A Recorrente terminou as suas alegações de recurso formulando as seguintes conclusões:
“A. Vem o presente recurso interposto da Sentença proferida em 21/10/2023 pelo Douto Tribunal a quo, em que é Reclamante «AA», NIF ...06, que peticionou contra a penhora de quinhão hereditário que pertence à reclamante na herança aberta por óbito de «BB» e «CC», realizada no âmbito dos processos de execução (PEF, daqui em diante) ...24 e apensos e ...05 e apensos,
B. que correm termos no Serviço de Finanças ..., no montante global de €387.487,99, a que acrescem juros de mora e custas e em que é executada originária a sociedade “[SCom01...] S A”, NIPC ...75, ao abrigo do disposto nos artigos 2760 e segs. do CPPT.
C. Considerou a douta sentença de que se recorre, procedente a Reclamação, por entender, no que respeita à (i)legalidade do acto de penhora, que “Com efeito, tendo sido penhorado um imóvel concretamente identificado, supra referido, e não tendo a penhora incidido sobre uma quota do património hereditário da Reclamante, urge concluir que a penhora em questão foi realizada com desrespeito pelas apontadas formalidades legais.”
D. E, consequentemente, determinou a anulação do acto de penhora.
E. Com a ressalva do sempre devido respeito, não pode a Fazenda Pública conformar-se com o assim doutamente decidido, porquanto, considera que, da prova produzida não é possível extrair a conclusão que serviu de base à decisão proferida, padecendo a mesma de erro de julgamento quanto à matéria de facto e de direito, por valoração errada dos elementos constantes dos autos e ausência da análise crítica das provas que lhe cumpria conhecer, e consequentemente, erro na aplicação do direito, mormente por violação do disposto nos artigos 232º, b) do Cód. Procedimento e Processo Tributário, artigos 778º, nº 3 e 781º, nº 1 e nº 2 ambos do Código de Processo Civil, aplicável ex vi art. 2º, e) do CPPT e artigos 2º, 6º, 8.º-A, nº1, iii) e 101º, nº 1, al. e) do Cód. Registo Predial.
F. Resulta evidente nos autos, em todos os documentos probatórios e mesmo nos factos dados como provados na douta sentença, que o Órgão de Execução Fiscal sempre identificou a penhora e tramitou os actos correspondentes à sua concretização, como sendo sobre o direito ao quinhão hereditário da reclamante.
G. Obviamente, identificando os bens que integram o acervo hereditário, que no caso concreto é apenas um único imóvel,
H. Mas, em momento algum se refere ou procede à penhora do imóvel em concreto.
I. Pela conjugação dos artigos 2.° e 8.°-A, n°1, iii) do CRPredial, a penhora é um facto sujeito a registo obrigatório, mas esta obrigatoriedade não inclui a penhora do quinhão hereditário.
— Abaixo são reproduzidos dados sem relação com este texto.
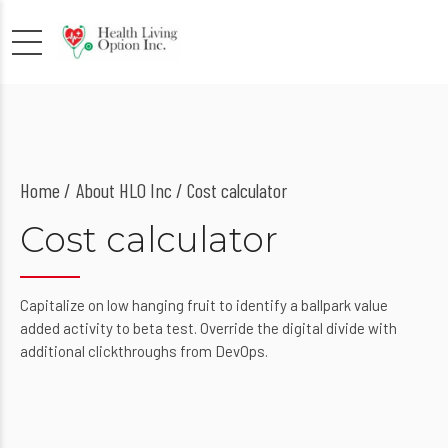
Home
About HLO Inc
/ Cost calculator
Cost calculator
Capitalize on low hanging fruit to identify a ballpark value
added activity to beta test. Override the digital divide with
additional clickthroughs from DevOps.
Não sendo este facto sujeito a registo obrigatório, equivale a dizer que a eficácia da penhora do quinhão hereditário não depende do registo, nem, naturalmente, a sua oponibilidade perante terceiros.
J. A eficácia da penhora do quinhão hereditário verifica-se com a concretização da notificação prevista no art.° 781.°, n.° 1, do Cód. Processo Civil.
K. Quando a penhora incide sobre um prédio, o registo é realizado por inscrição. No entanto, quando em causa está a penhora do direito de algum ou de alguns dos titulares da inscrição de bens integrados em herança indivisa é, nos termos do art.° 101.°, n.° 1, al. e), do CRPredial, registada por averbamento à respetiva inscrição.
L. Sendo facultativa, a penhora sobre uma universalidade integrada por aquele bem imóvel, caberá ao Órgão de Execução Fiscal ponderar, mediante as vantagens que pode retirar deste registo de penhora, se a pretende ou não, como fez.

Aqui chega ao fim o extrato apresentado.